What I feel I need to stress though… is that this show was not a bust for us. By any measure of the imagination. We didn’t sell Kyle-numbers because Kyle wasn’t there. My stutter-stop of becoming a solid pitchman doesn’t phase me. I know who I am and what I’m best at doing. Stopping a crowd with an idea? I can do it all day. And to help close that gap? It’s the artistic talent of Matt, the potent fearlessness of Kyle… and the combination of all three of us that is the secret sauce. So, a man down? I hang my head high with the results we DID manage to achieve.

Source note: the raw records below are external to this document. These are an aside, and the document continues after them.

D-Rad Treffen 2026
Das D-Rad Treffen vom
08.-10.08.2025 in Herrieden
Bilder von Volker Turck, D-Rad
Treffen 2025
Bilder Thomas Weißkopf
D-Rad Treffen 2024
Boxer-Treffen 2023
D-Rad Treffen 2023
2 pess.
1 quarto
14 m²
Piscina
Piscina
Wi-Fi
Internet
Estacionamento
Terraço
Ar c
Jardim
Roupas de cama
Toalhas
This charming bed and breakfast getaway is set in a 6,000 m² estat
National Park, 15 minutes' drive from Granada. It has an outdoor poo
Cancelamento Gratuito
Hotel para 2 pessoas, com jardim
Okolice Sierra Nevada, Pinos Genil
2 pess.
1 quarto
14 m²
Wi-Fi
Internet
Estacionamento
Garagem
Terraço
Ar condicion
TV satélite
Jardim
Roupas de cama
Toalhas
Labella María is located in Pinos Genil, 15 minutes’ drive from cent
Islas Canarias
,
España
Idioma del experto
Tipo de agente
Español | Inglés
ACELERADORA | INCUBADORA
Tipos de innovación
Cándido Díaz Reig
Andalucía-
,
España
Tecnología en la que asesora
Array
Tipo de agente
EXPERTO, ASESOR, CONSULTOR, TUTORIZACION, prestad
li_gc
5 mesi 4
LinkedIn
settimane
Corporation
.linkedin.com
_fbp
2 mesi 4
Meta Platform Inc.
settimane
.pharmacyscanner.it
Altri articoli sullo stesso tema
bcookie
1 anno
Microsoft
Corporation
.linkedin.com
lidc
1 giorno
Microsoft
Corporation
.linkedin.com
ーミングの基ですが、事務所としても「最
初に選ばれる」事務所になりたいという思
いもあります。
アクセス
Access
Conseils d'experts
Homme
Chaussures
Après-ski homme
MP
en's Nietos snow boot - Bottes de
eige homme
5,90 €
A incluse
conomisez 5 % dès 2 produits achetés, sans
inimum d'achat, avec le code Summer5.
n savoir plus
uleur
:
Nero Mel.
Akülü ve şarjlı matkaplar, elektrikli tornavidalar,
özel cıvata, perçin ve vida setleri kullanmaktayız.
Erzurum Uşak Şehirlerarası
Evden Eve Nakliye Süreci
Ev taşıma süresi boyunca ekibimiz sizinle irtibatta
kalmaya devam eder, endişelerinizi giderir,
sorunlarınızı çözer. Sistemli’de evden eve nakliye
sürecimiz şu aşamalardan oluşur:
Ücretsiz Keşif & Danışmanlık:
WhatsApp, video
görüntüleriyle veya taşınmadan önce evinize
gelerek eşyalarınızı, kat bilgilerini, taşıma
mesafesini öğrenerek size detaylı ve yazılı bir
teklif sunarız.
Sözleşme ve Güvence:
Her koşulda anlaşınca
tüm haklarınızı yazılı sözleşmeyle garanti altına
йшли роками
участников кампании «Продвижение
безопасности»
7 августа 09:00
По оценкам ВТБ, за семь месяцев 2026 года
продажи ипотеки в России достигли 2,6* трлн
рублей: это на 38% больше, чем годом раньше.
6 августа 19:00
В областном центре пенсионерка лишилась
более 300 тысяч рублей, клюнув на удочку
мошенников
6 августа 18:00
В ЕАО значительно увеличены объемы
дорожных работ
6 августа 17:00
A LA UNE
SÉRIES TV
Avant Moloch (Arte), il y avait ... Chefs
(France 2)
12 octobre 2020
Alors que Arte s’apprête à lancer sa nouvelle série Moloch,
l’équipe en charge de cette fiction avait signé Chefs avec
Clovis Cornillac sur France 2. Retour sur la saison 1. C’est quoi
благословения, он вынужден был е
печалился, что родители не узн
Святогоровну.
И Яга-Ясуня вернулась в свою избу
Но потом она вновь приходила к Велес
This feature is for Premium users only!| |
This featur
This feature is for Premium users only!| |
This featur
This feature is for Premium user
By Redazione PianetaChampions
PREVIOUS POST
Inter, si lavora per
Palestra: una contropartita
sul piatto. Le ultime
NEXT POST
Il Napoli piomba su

Furthermore, a show is not just a tally in the till. For Matt especially? This was an event to find his personal passions again. A year without crowds to see and touch his artwork turned my brother-from-another-mother into an art-hermit. Forced to work his patoot off to pay the bills (we all face!) without those necessary jaunts back into the fandom had burnt him out. He’d said as much on our drive down. Of equal-if-not-greater importance? The fans. Connecting one-to-one with those who call pop culture and comic books their weapon of choice is a gift not to be looked past. To see folks we’d not seen in 2 years return to the table to smile behind their masks and just shoot the breeze with us? It crept a smile across my face that hasn’t been there since that last con. Worth the price of admission and 12 hour road-trip any day of the week.
Before I wrap it all up in a tidy little bow, let’s go ahead of cover the big things everyone should know. The convention runners made this a mandatory vax-only or proof of negative test in the last 72 hours for all attendees, guests, vendors, and artists. Masks were to be on while inside, no exceptions. Booths while still close did have an increase of spacing in between them. And building capacity limits were enforced to ensure no shoulder-to-shoulder con scrums would occur. The building staff and volunteers were all beyond amazing to us. And Atlanta’s downtown rolled the red carpet out for the mardi-gras of comic cons. It felt literally as safe as it ever was going to feel. And here a week afterwards… I’m not even sniffling. Con crud free, and ready for the next trip out (in late October, at Fan Expo Canada!).
Dragon Con 2021 won’t go down in Unshaven Comics’ history of favorite conventions. To be a bit mercenary? We barely made back our table and travel costs. But what we lacked behind the table, was saved ten-fold by just reconnecting to the independent comic book scene we once felt only on the fringes of. And while we remain devoid of invitations to the secret cool kids club soirees and masonic symbol secret cabals… we were acknowledged by our peers, air-fist-bumped by our friends, and once again supported by amazing fans. Unshaven Comics has a lot more to say… and we can’t wait to ask YOU if we can tell you about our comic books.